Anonymous wrote:I am at the end of my rope.
I have gone to the grocery store twice in the past 10 days and when I get home, it's been to an irritated, annoyed husband.
He admittedly gets extremely stressed out when watching the kids (1yo & 4yo).
When asked what is wrong, he says "you get to do whatever you want, when you want". (um hello I was at the grocery store buying food for our family).
He has many other issues (alcohol, adhd, anxiety), but my main question is, do other people deal with this on a daily basis? Or is this part of the bigger issues?
The push back and annoyance re: watching kids? Are all dads like this?
Other examples...
On Sunday I asked him to take our DS for a scooter ride and dog for a walk so I could clean the basement and put laundry away while the baby was napping.
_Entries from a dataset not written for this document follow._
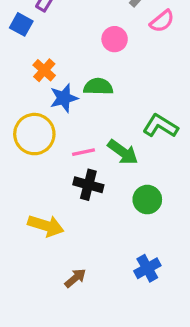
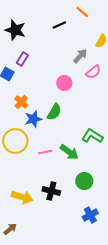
green semicircle: (98, 87) -> (54, 112), turned 120
black cross: (88, 185) -> (51, 191), moved
blue cross: (147, 268) -> (90, 215), moved
brown arrow: (75, 278) -> (10, 229), moved

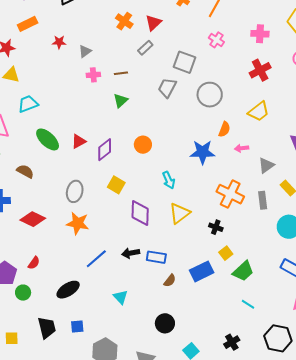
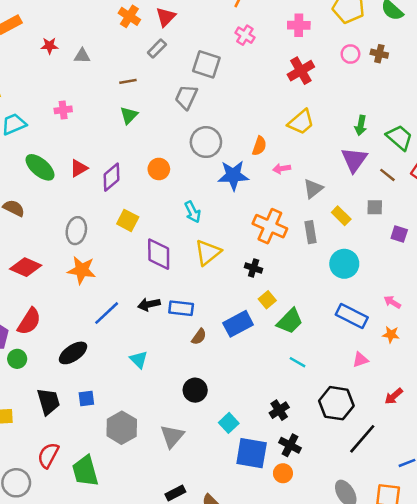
gray triangle: (85, 51) -> (82, 56), turned 40
pink cross: (93, 75) -> (63, 110), moved
gray circle: (210, 95) -> (206, 142), moved
red semicircle: (34, 263) -> (29, 321), size x1.6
He responds like a teenager, annoyed that I'm "kicking him out of the house because I decide it's time".
I would have loved to switch places in that scenario, but he won't put away laundry, so here we are..
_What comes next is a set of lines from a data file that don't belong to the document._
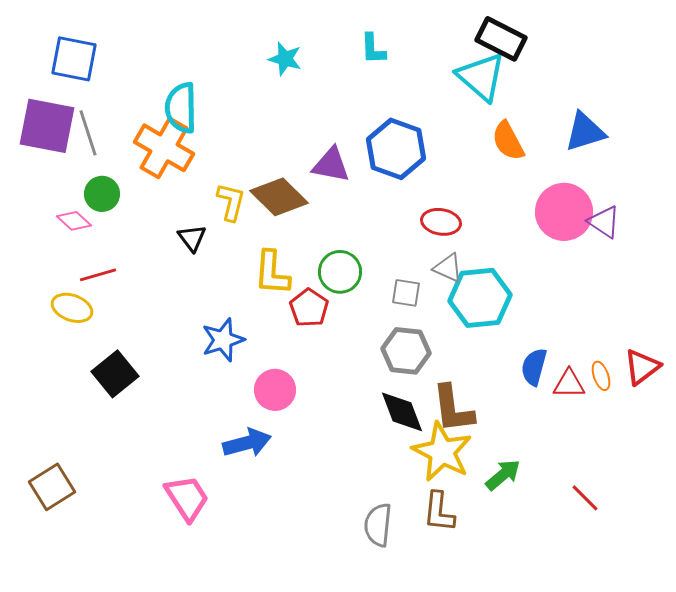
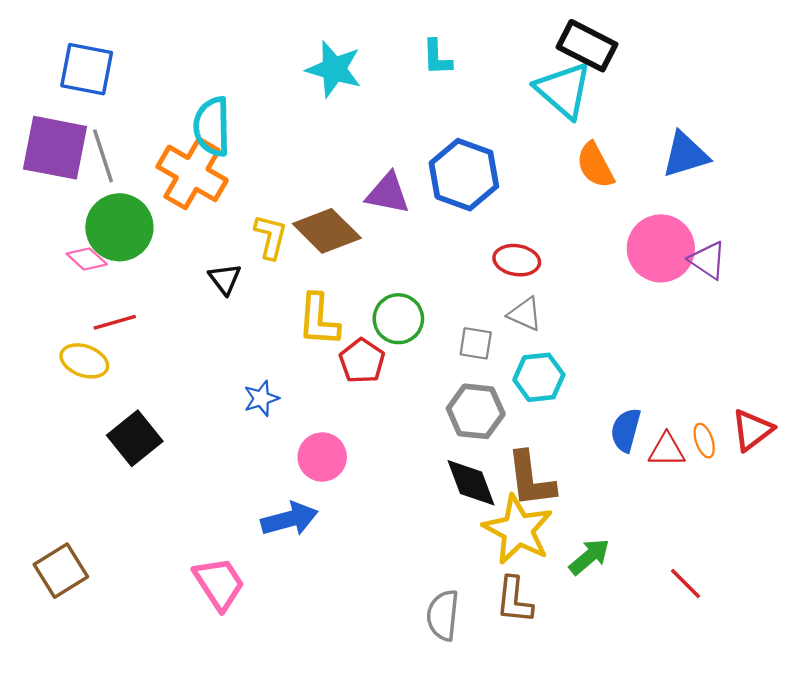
cyan star: (285, 59) -> (334, 69), size x1.4
green circle: (102, 194) -> (119, 227), size x1.6
cyan hexagon: (480, 298) -> (539, 377), moved, size x0.7
blue star: (223, 340) -> (261, 398), size x0.7

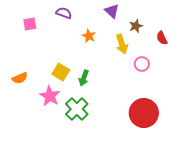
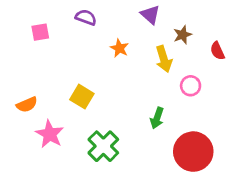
green arrow: (84, 78) -> (157, 118), moved
pink star: (50, 96) -> (50, 134), moved

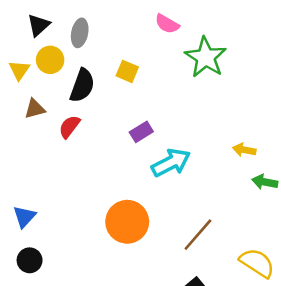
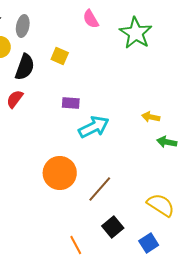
pink semicircle: (167, 24) -> (91, 19), turned 30
green star: (206, 57) -> (136, 33), moved
purple rectangle: (141, 132) -> (71, 103), turned 36
brown line: (198, 235) -> (100, 189), moved

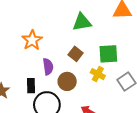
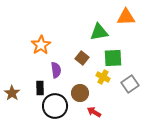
green triangle: (82, 22) -> (99, 32), moved
brown circle: (67, 81) -> (80, 93), moved

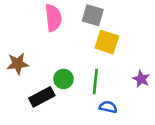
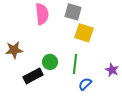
purple star: (141, 79) -> (112, 70), moved
blue semicircle: (108, 107) -> (85, 84), turned -56

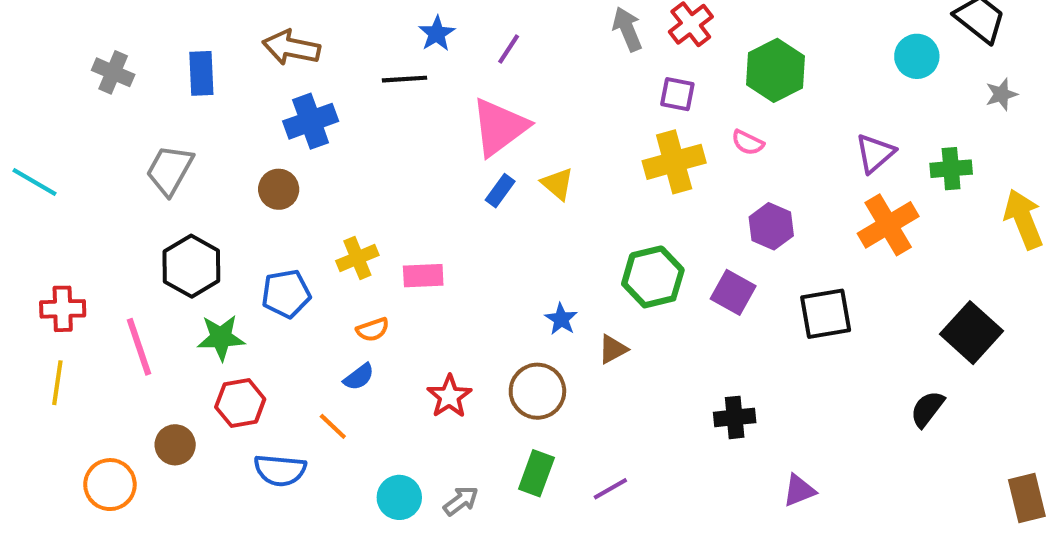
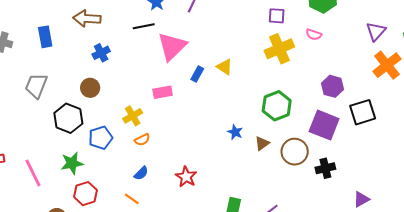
blue cross: (311, 121) -> (101, 53), size x0.7
pink triangle: (499, 127) -> (172, 46), moved
purple hexagon: (771, 226) -> (333, 86), moved
black hexagon: (191, 266) -> (68, 118), moved
pink rectangle: (423, 276) -> (163, 92), moved
purple square: (733, 292) -> (324, 125), moved, size x1.4
orange semicircle: (373, 330) -> (142, 140), moved
brown circle: (537, 391) -> (295, 152), moved

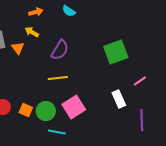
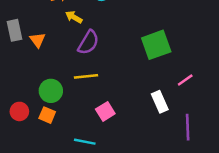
yellow arrow: (32, 32) -> (74, 17), moved
pink square: (74, 107) -> (105, 111), size x0.7
green circle: (46, 111) -> (51, 91), moved

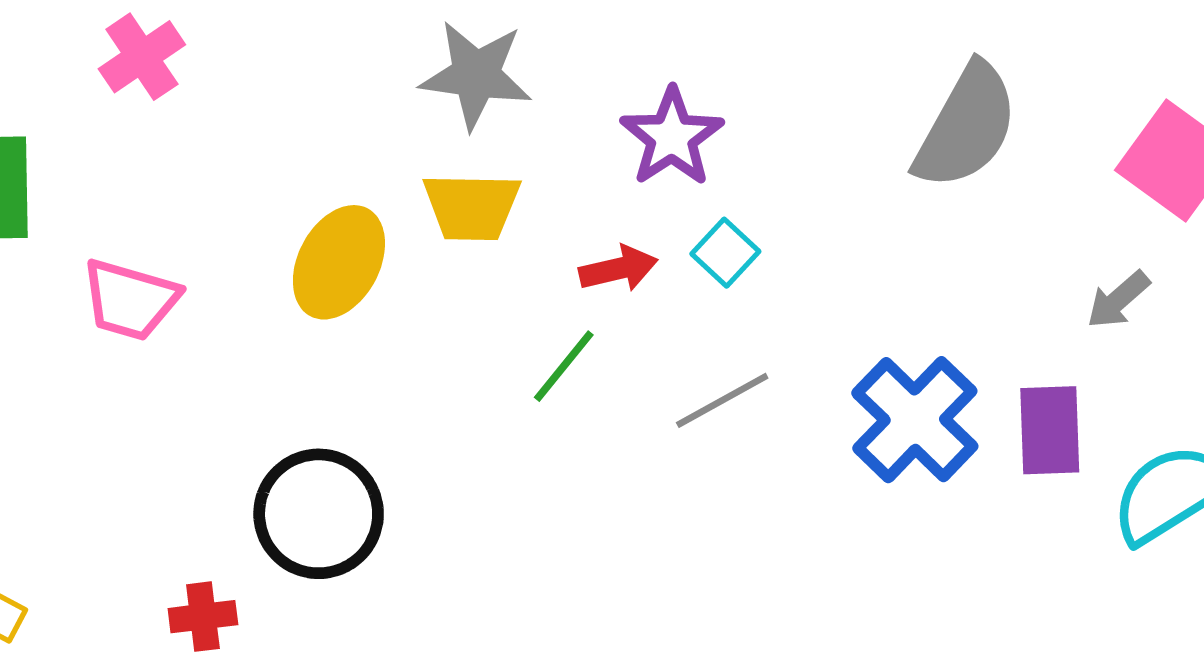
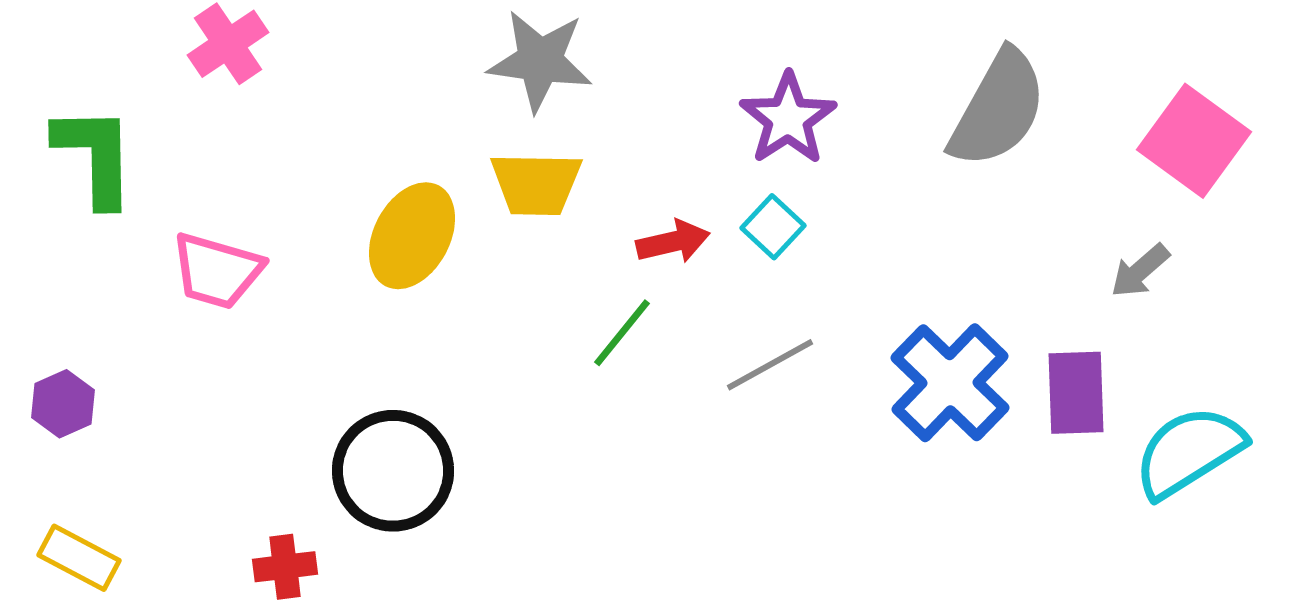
purple star: (672, 137) -> (788, 119), moved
If I am out at the store, he will call me "[Baby] is up" when she wakes up from a nap..and then get more & more irritated until I come home.
I have started saying "Ok, then take care of her", which I know is not going to help anything, but I.AM.SO.FED.UP.
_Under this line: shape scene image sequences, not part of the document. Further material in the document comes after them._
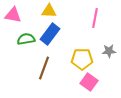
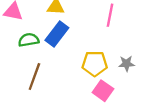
gray star: (109, 51) -> (127, 64), moved
brown line: (44, 68) -> (34, 77), moved

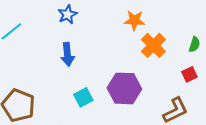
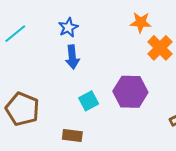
blue star: (67, 14) -> (68, 28), moved

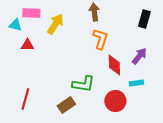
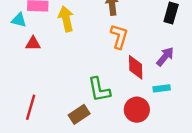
yellow arrow: (55, 24) -> (66, 19), turned -45
green L-shape: (83, 84) -> (99, 90), turned 70

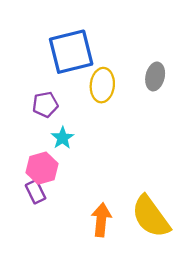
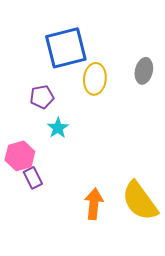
pink hexagon: (42, 168) -> (20, 156), moved

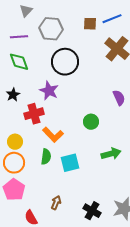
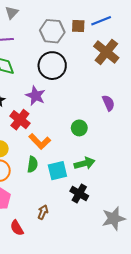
gray hexagon: (51, 29) -> (52, 31), moved
red cross: (34, 114) -> (20, 120), turned -36
green arrow: (111, 154) -> (84, 163), moved
black cross: (92, 211) -> (79, 193), moved

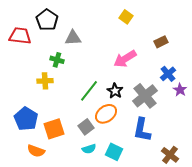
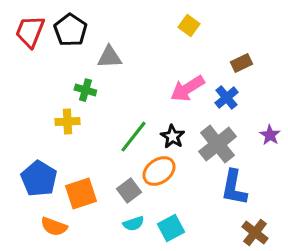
red trapezoid: (20, 36) -> (30, 32), moved, turned -75
blue cross: (168, 74) -> (227, 98), moved
blue L-shape: (142, 130) -> (234, 188), moved
cyan square: (114, 152) -> (171, 228), turned 36

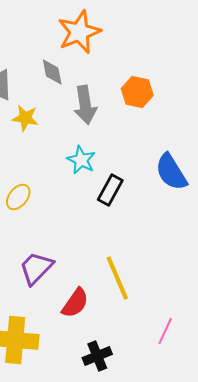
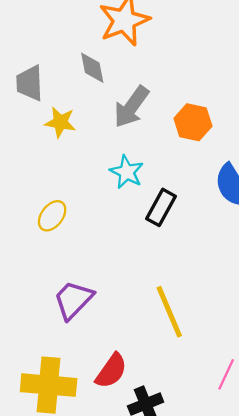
orange hexagon: (137, 92) -> (193, 122), moved
gray arrow: (85, 105) -> (131, 107), turned 45
red semicircle: (75, 303) -> (111, 371), moved

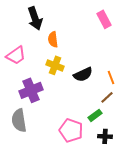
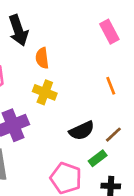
black semicircle: (83, 74) -> (82, 131), moved
orange line: (111, 77) -> (111, 86), moved

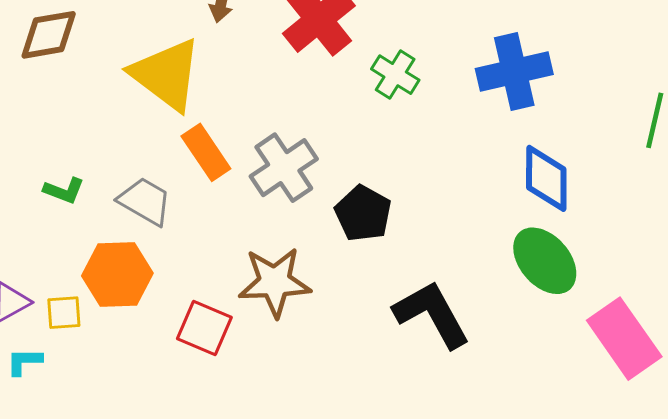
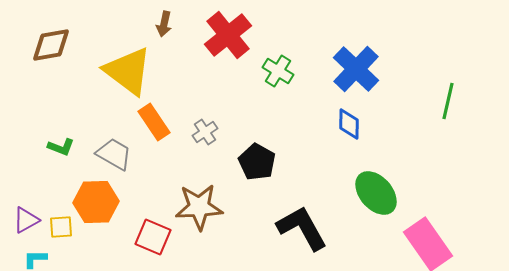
blue cross: (514, 71) -> (356, 69), turned -33
gray cross: (284, 168) -> (205, 132), size x0.6
blue diamond: (546, 178) -> (349, 124), moved, size x0.7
I understand he needs "breaks" more than other people, and I'm not going to leave my kids in an unpleasant situation, so I primarily care for them on the weekend.
We both work FT during the week and I am the primary earner before anyone asks. I also do all bills/daycare/FSA/etc. He does cook.
If this is common, how you do deal with it?
I feel so guilty thinking of disrupting my kids nuclear family (they of course love him), but it is driving me crazy!
I literally have no time to myself, while he has the majority of a weekend day every weekend. When I point this out, his [extremely immature] response: you're the mom / you're the one who wanted kids..
I also worry that the kids will soon start to notice his impatience.
Friends and family have noticed it (for example, him getting frustrated w/ kids when we are out to dinner), so I know it's not just me...
Any advice is welcome.
When he CAN pull it together and stay calm, i love being together as a family. I still see the person I love and I want that so badly for my kids.